Why a Digital Twin Improves Supply Chain Agility
“Agility” is often used interchangeably with “flexibility” and is simply the capacity to maneuver skillfully over, around, and through various obstacles. In the 1970s, Air Force Colonel John Boyd created the “OODA Loop,” a model that describes how humans react to unexpected stimuli. People must Observe what is happening, Orient themselves to the change, Decide how they should respond, then Act on it. The more quickly one can move through these stages, the shorter the OODA Loop, and the more nimbly one can react to changing circumstances.
Having a digital twin allows you to incorporate numerous information sources into a single model, then fast-forward months or years into the future and observe the cascading effects of various events. If you know the likelihood of what’s coming, you can proactively work on orienting your organization and deciding precisely how you’ll pivot if or when an event occurs. While no one has a crystal ball to see into the future, the next best thing is a playbook for any foreseeable events so you can jump straight from observation to action while your competitors get bogged down in the orientation and decision phases.
Implementing a Digital Twin
There are two primary obstacles to adopting a digital twin approach, and they’re the same two ever-present factors that affect every bit of the logistics process: time and money. The AI a digital twin utilizes depends on extensive machine learning, which means identifying all of the inputs you need and then accurately feeding that data into the computer.
It should come as no surprise, then, that adopting a digital twin means a significant upfront investment that might not be fully recouped for several years. While the long-term benefits are undeniable, the short-term costs can be intimidating. When evaluating whether it’s worth it, ask your board of directors two questions:
- What will we miss if we don’t implement a digital twin?
- What will it cost us if our competitors adopt digital twins, and we don’t?
The answers to those questions will help frame the price tag in the right context so you can make an informed decision. Keep in mind that accurately programming all of the right inputs into a system will take time, so expect several months to implement a working model, then several more to tweak each setting to produce accurate information.
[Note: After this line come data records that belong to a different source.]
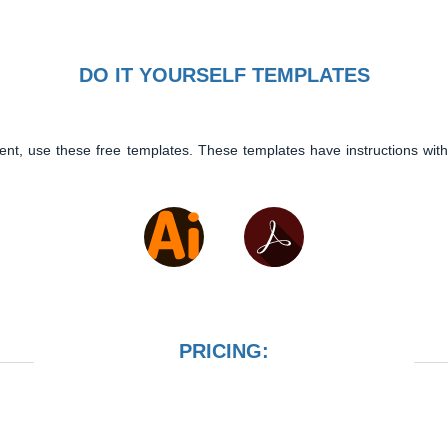
DO IT YOURSELF TEMPLATES
ent, use these free templates. These templates have instructions with
PRICING: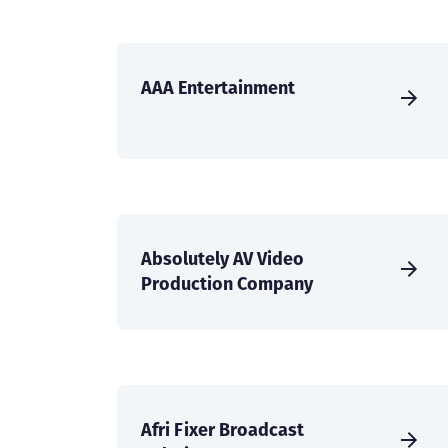
AAA Entertainment
Absolutely AV Video
Production Company
Afri Fixer Broadcast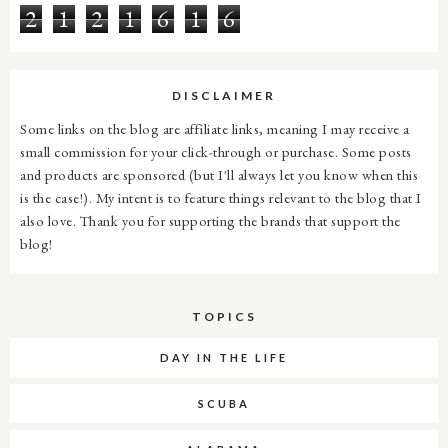
2
1
2
1
6
1
6
DISCLAIMER
Some links on the blog are affiliate links, meaning I may receive a
small commission for your click-through or purchase. Some posts
and products are sponsored (but I'll always let you know when this
is the case!). My intent is to feature things relevant to the blog that I
also love. Thank you for supporting the brands that support the
blog!
TOPICS
DAY IN THE LIFE
SCUBA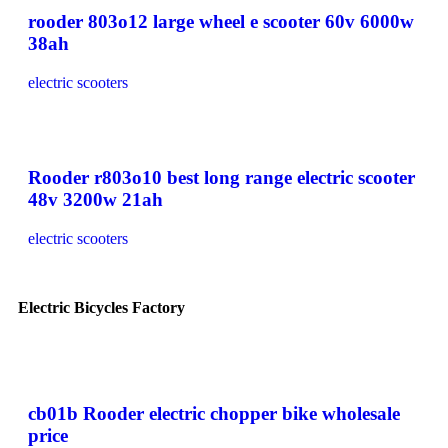
rooder 803o12 large wheel e scooter 60v 6000w
38ah
electric scooters
Rooder r803o10 best long range electric scooter
48v 3200w 21ah
electric scooters
Electric Bicycles Factory
cb01b Rooder electric chopper bike wholesale
price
Although digital twins can exist for any modular aspect of a logistics process, it’s most useful when adopted at an enterprise level. Consider the German city of Herrrenberg, which has created a digital twin of its entire municipality. City officials use the model to analyze the effects various traffic changes will have on air quality. This could be influenced slightly if only the traffic grid had a digital twin, but incorporating events calendars and weather forecasts creates an unparalleled 360-degree view. Creating a digital twin could revolutionize not only your supply chain but also your organization in numerous areas.